The first thing that jumps out is that one of the sensor ~5 degrees lower than the others. The SHT30 sensors are inexpensive; it might be a manufacturing problem, or I might have damaged one while soldering on the headers. (Or maybe it's the sane one, and the other four are measuring hot.)

There also seems to be a 20-30 minute warmup period. I suspect here that a probe, being basically a small computer with stuff attached, is generating its own heat, and the chart shows the slow warm-up. That might also explain why temperatures were higher than expected.

Let's try adding 5F to the suspect sensor's temperature reading to bring it in line with the others.


In [8]:
downsampled_f['5C:CF:7F:33:F7:F8'] += 5.0
downsampled_f.plot();


That looks promising.

Next, reorganize the data so that we plot humidity. I'm not as interested in humidity, since it's not as easily controlled, but hey, it's data!


In [9]:
per_sensor_h = df.pivot(index='time', columns='mac', values='h')
downsampled_h = per_sensor_h.resample('2T').mean()
downsampled_h.plot();


That same sensor is the outlier. Eyeballing the graph, that sensor's humidity reading looks high by about 9 units.


In [10]:
downsampled_h['5C:CF:7F:33:F7:F8'] -= 9.0
downsampled_h.plot();


Also promising.

Next Steps

First, fix the probes to reconnect to the WiFi if the connection drops.

Next, build a physical test harness so that the sensors are aligned and getting approximately identical airflow (and are somewhat isolated from any heat generated by the CPU/WiFi chipset). An excuse to reach for foam core board and the hot glue gun!

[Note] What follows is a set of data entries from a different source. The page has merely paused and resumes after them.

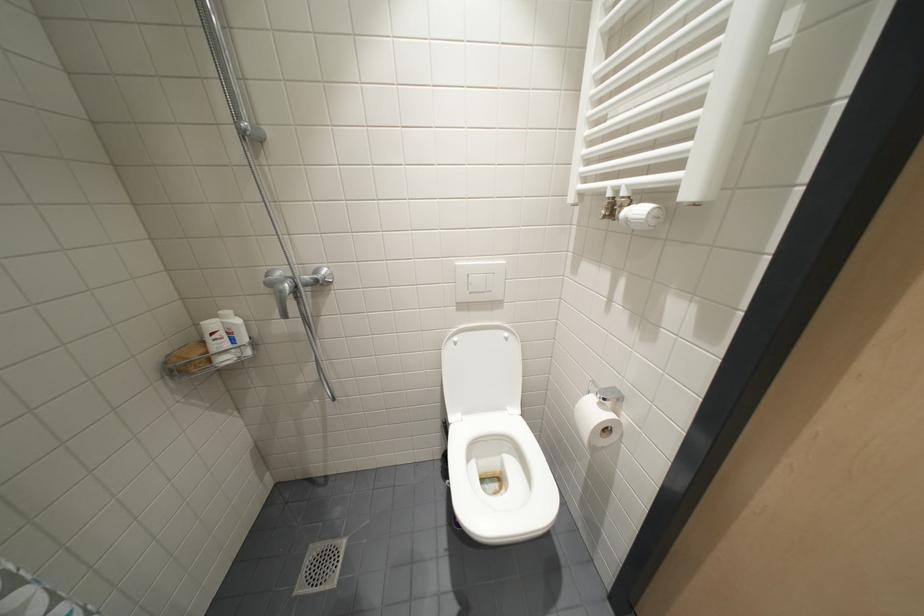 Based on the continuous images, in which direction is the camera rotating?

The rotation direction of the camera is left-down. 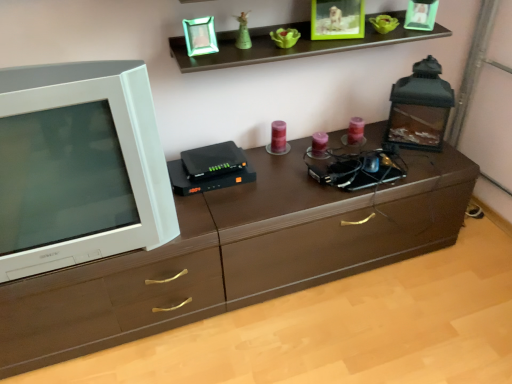 This screenshot has width=512, height=384. What do you see at coordinates (87, 166) in the screenshot?
I see `white glossy television at left` at bounding box center [87, 166].

Where is `brown wood chest of drawers at center`? This screenshot has height=384, width=512. brown wood chest of drawers at center is located at coordinates (236, 255).

How different are the orientations of brown wood chest of drawers at center and white glossy television at left in degrees?

There is a 91.8-degree angle between the facing directions of brown wood chest of drawers at center and white glossy television at left.

Who is more distant, brown wood chest of drawers at center or white glossy television at left?

Positioned behind is brown wood chest of drawers at center.

Is white glossy television at left surrounded by brown wood chest of drawers at center?

Actually, white glossy television at left is outside brown wood chest of drawers at center.

How different are the orientations of green glossy statue at upper center and brown wood chest of drawers at center in degrees?

The angular difference between green glossy statue at upper center and brown wood chest of drawers at center is 94.3 degrees.

Considering the relative positions of green glossy statue at upper center and brown wood chest of drawers at center in the image provided, is green glossy statue at upper center to the left or to the right of brown wood chest of drawers at center?

From the image, it's evident that green glossy statue at upper center is to the left of brown wood chest of drawers at center.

Then, gather another dataset, and use that to calculate per-sensor adjustments. I'll calibrate against a known-good thermometer if I can lay my hands on one.

I might replace the errant sensor, but the lead time for sourcing the parts is a nuisance. If naive math is sufficient to fix values, I'll go with that.